On Thursday the minister announced $27m in additional funding for regional and remote artists, Indigenous artists and Support Act – a fund and helpline set up to support musicians and other performing artists at this time. The Arts Council has also announced a $5m resilience fund for people who have lost work.

It is not just those in the arts sector who have infrequent work and multiple employers.

Fiona Cox, a comedian who does freelance advertising work between gigs, had her Sydney comedy festival show cancelled. Usually when there isn’t comedy work, Cox says, she can normally seek casual advertising work, getting a job within a week.

That’s not the case now: “I’ve reached out to everyone I know. I’ve done a couple of jobs in the last month, and I’ve only had about eight hours work, whereas I normally probably would have worked a whole month.

“There’s no way I can see that I can claim jobkeeper simply because in the last 12 months I’ve been paid by, I would say, about eight different employers.”

Related: Casual and migrant workers are at the mercy of an economy that punishes its victims | Van Badham

Guardian Australia has also heard from a number of employees of council-run services including pools and libraries which are not included in the scheme, because the federal government has argued it is the responsibility of the states to support local government services.

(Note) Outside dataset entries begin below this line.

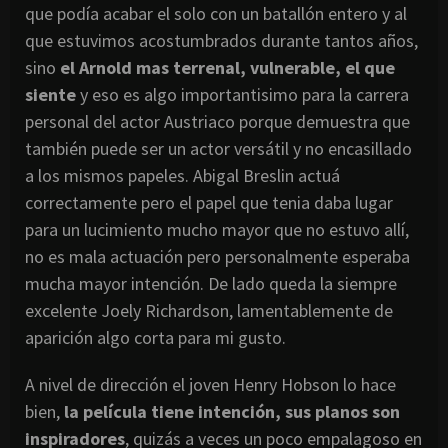
que podía acabar el solo con un batallón entero y al
que estuvimos acostumbrados durante tantos años,
sino
el Arnold mas terrenal, vulnerable, el que
siente
y eso es algo importantisimo para la carrera
personal del actor Austriaco porque demuestra que
también puede ser un actor versátil y no encasillado
a los mismos papeles. Abigal Breslin actuá
correctamente pero el papel que tenia daba lugar
para un lucimiento mucho mayor que no estuvo allí,
no es mala actuación pero personalmente esperaba
mucha mayor intención. De lado queda la siempre
excelente Joely Richardson, lamentablemente de
aparición algo corta para mi gusto.
A nivel de dirección el joven Henry Hobson lo hace
bien,
la película tiene intención, sus planos son
inspiradores
, quizás a veces un poco empalagoso en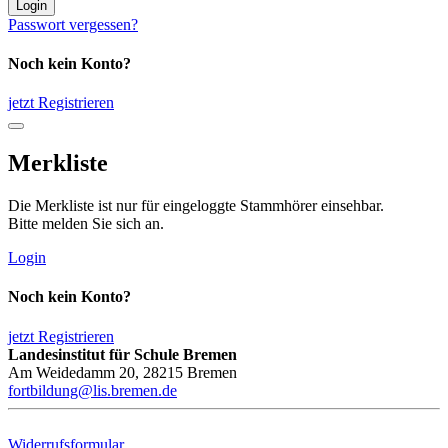
Login
Passwort vergessen?
Noch kein Konto?
jetzt Registrieren
Merkliste
Die Merkliste ist nur für eingeloggte Stammhörer einsehbar.
Bitte melden Sie sich an.
Login
Noch kein Konto?
jetzt Registrieren
Landesinstitut für Schule Bremen
Am Weidedamm 20, 28215 Bremen
fortbildung@lis.bremen.de
Widerrufsformular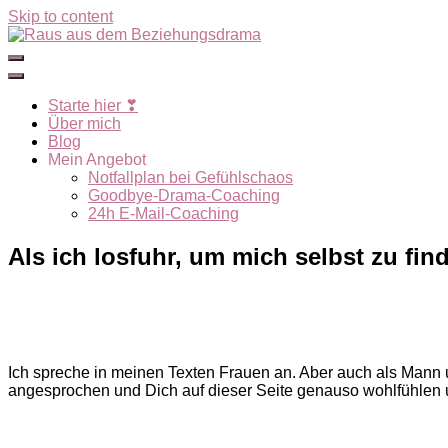
Skip to content
Starte hier ❣
Über mich
Blog
Mein Angebot
Notfallplan bei Gefühlschaos
Goodbye-Drama-Coaching
24h E-Mail-Coaching
Als ich losfuhr, um mich selbst zu fin
Ich spreche in meinen Texten Frauen an. Aber auch als Mann un
angesprochen und Dich auf dieser Seite genauso wohlfühlen u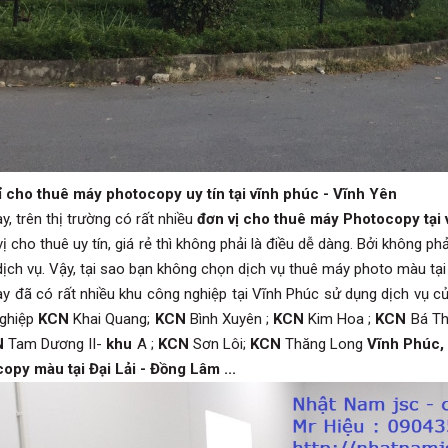
ỉ cho thuê máy photocopy uy tín tại vĩnh phúc - Vĩnh Yên
y, trên thị trường có rất nhiều
đơn vị cho thuê máy Photocopy tại
ị cho thuê uy tín, giá rẻ thì không phải là điều dễ dàng. Bởi không 
dịch vụ. Vậy, tại sao bạn không chọn dịch vụ thuê máy photo màu tạ
ay đã có rất nhiều khu công nghiệp tại Vĩnh Phúc sử dụng dịch vụ củ
ghiệp
KCN
Khai Quang;
KCN
Bình Xuyên ;
KCN
Kim Hoa ;
KCN
Bá Th
N
Tam Dương II-
khu
A ;
KCN
Sơn Lôi;
KCN
Thăng Long
Vĩnh Phúc, 
opy màu tại Đại Lải - Đồng Lâm ...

And Matthew Pettit was working 25 hours between three jobs in Sydney – two in events retail and one in administration at a barristers chambers – in between his studies of information systems at the University of New South Wales. The job he has been with the longest was just a few weeks shy of 12 months.

He believes he is also ineligible for jobseeker because he is too young to apply for it, and can’t get youth allowance because, despite living far from home, his parents earn too much and he hasn’t worked enough hours to meet the requirements.

“It seems as though I’ve fallen through every single crack in every single system that has been put in place to assist people like me,” he says.